A questão racial no Brasil não pode ser entendida como meramente econômica, há a necessidade primeira de findar com o preconceito racial. De certa maneira, é vergonhoso pensar, em pleno século XXI, na ocorrência de casos de preconceito racial, exclusivamente ocorridos por ódio a uma cor de pele diferente. Para Mandela, ninguém nasce odiando, aprende-se a odiar; desse modo, evidencia-se que o fascismo social recorrente é o responsável por esse ódio, devendo ser desconstruído, sobretudo, por meio do amor. Quando faltar amor, o direito mostrará, como mecanismo fundamental, uma forma de “sermos iguais quando a nossa diferença nos inferioriza” e “sermos diferentes quando a nossa igualdade nos descaracterizar.”

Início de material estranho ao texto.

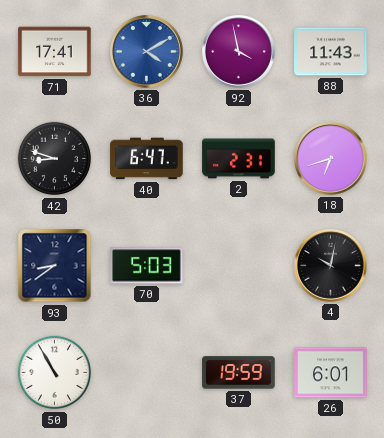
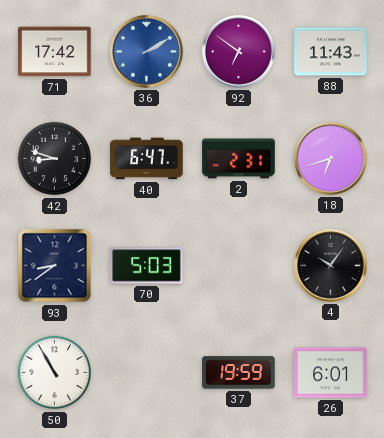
71: 17:41 -> 17:42
36: 4:10 -> 2:10
92: 3:58 -> 6:51
4: 10:02 -> 10:06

Para Boaventura, as cotas, como solidariedade
institucionalizada, possui tanto uma eficácia instrumental, cuja função
objetiva a igualdade de oportunidades, resultando em uma melhor distribuição de
renda e mormente, quanto uma eficácia simbólica, capaz de proporcionar
uma reflexão importante e urgente na sociedade brasileira sobre os diversos males do racismo, além de mostrar a existência de uma dívida social
histórica a ser paga com juros e correção. Por fim, espera-se que o direito possa ser o grande responsável pela conquista da igualdade material, uma vez que o texto normativo, criado na existência de uma vontade de Constituição, especialmente quando a Constituição é caracterizada como cidadã, não fique apenas restrito a igualdade formal.